Когда-то Толстой сформулировал несколько принципов творчества. Первый был очень чёткий: не пишите, если можете не писать. Из литераторов нашего поколения Искандер следовал этому правилу наиболее последовательно. Он издал множество книг, получил много премий и всяческих наград. Но он никогда не писал ради денег, ради славы, ради премий и орденов. Может, поэтому у него практически не было врагов: коммерческие патриоты, жадною толпой стоящие у трона, не видели в нем конкурента. Как всякий порядочный человек, Фазиль, конечно же, был демократом, презирал карьеристов, политических проходимцев. Но не помню его на дискуссиях и митингах: он не был баррикадным борцом, его баррикадой был письменный стол.
Искандер был очень своеобразным человеком. Он не владел компьютером и, вообще, писал ручкой, все его тексты заносила в память механического монстра Тоня, единственная и очень любимая жена. При всей своей мудрости, Фазиль был очень наивен, его было легко разыграть. Не занимался спортом, не имел никаких серьёзных увлечений. Единственным смыслом его жизни было писательство.

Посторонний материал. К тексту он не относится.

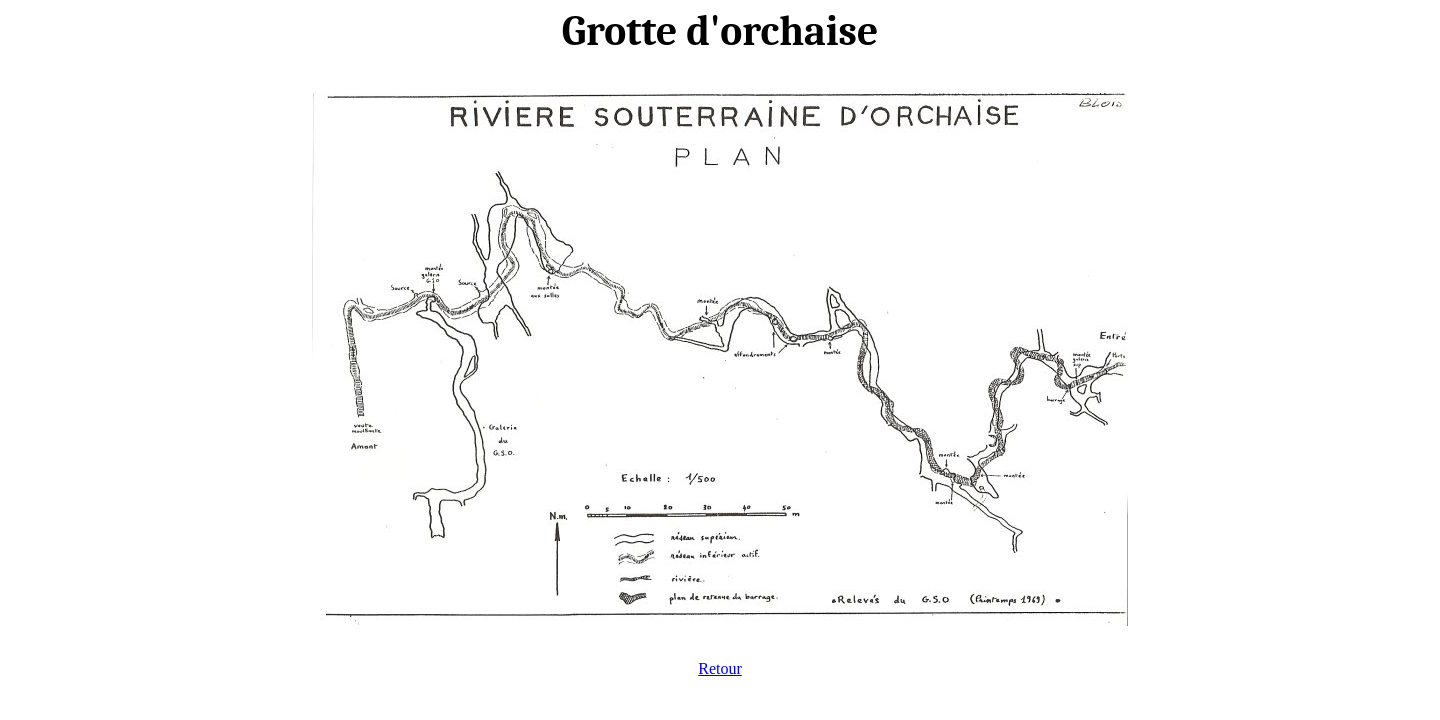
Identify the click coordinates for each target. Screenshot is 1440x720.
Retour (720, 668)
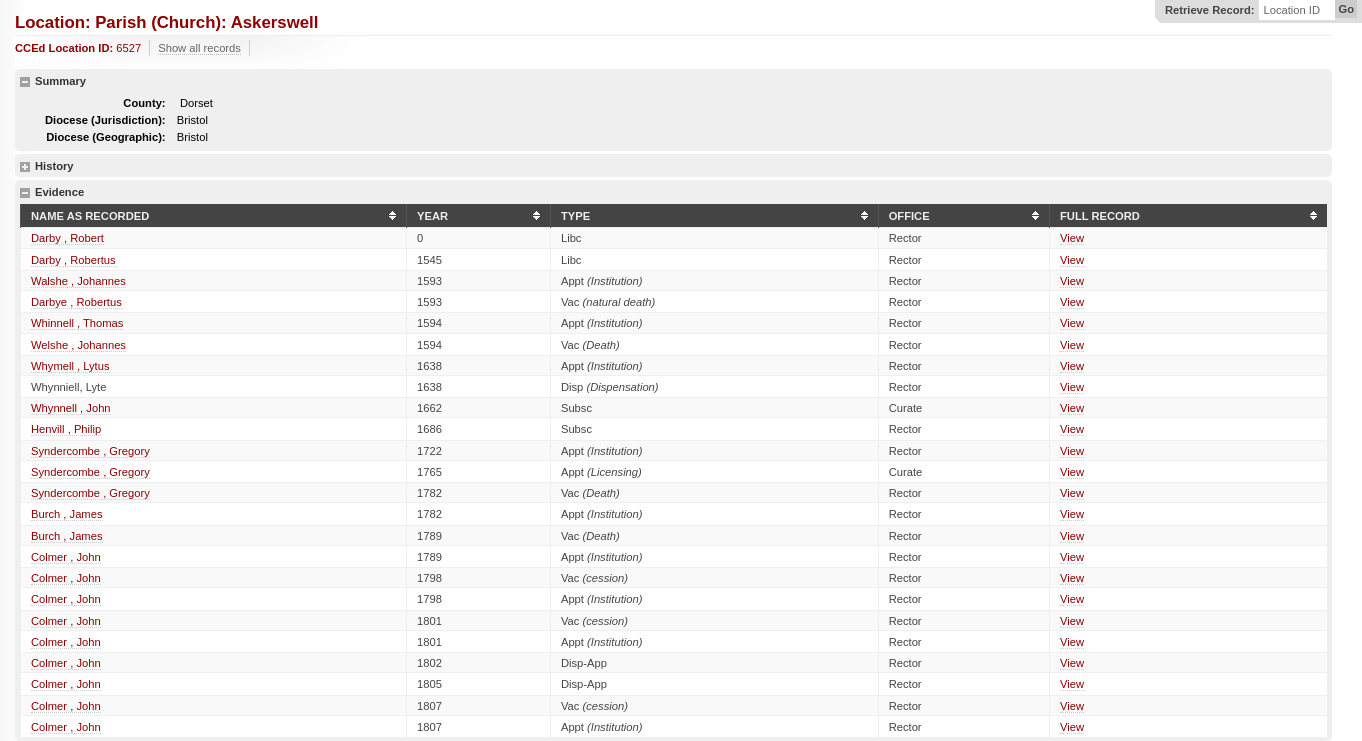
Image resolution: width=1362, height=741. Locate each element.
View (1072, 238)
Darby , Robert (67, 238)
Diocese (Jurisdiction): (105, 120)
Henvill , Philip (66, 429)
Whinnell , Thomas (77, 323)
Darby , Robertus (73, 260)
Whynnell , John (71, 408)
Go (1346, 9)
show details (25, 167)
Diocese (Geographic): (105, 137)
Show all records (199, 48)
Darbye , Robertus (76, 302)
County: (144, 103)
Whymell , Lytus (70, 366)
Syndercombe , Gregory (90, 451)
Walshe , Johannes (78, 281)
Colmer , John (66, 557)
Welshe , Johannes (78, 345)
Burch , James (67, 514)
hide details (25, 82)
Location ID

Перестав писать, он словно бы потерял этот смысл и перестал бороться за жизнь. Тут он был глубоко не прав – даже не пишущий Искандер был остро необходим литературе. Самим фактом существования он определял масштаб таланта и творческой значимости. При живом Искандере даже самые пробивные литературные карьеристы стеснялись объявлять себя живыми классиками. Теперь, когда Фазиль ушел, настанет их время.
Леонид Жуховицкий
2 ноября 2015 г.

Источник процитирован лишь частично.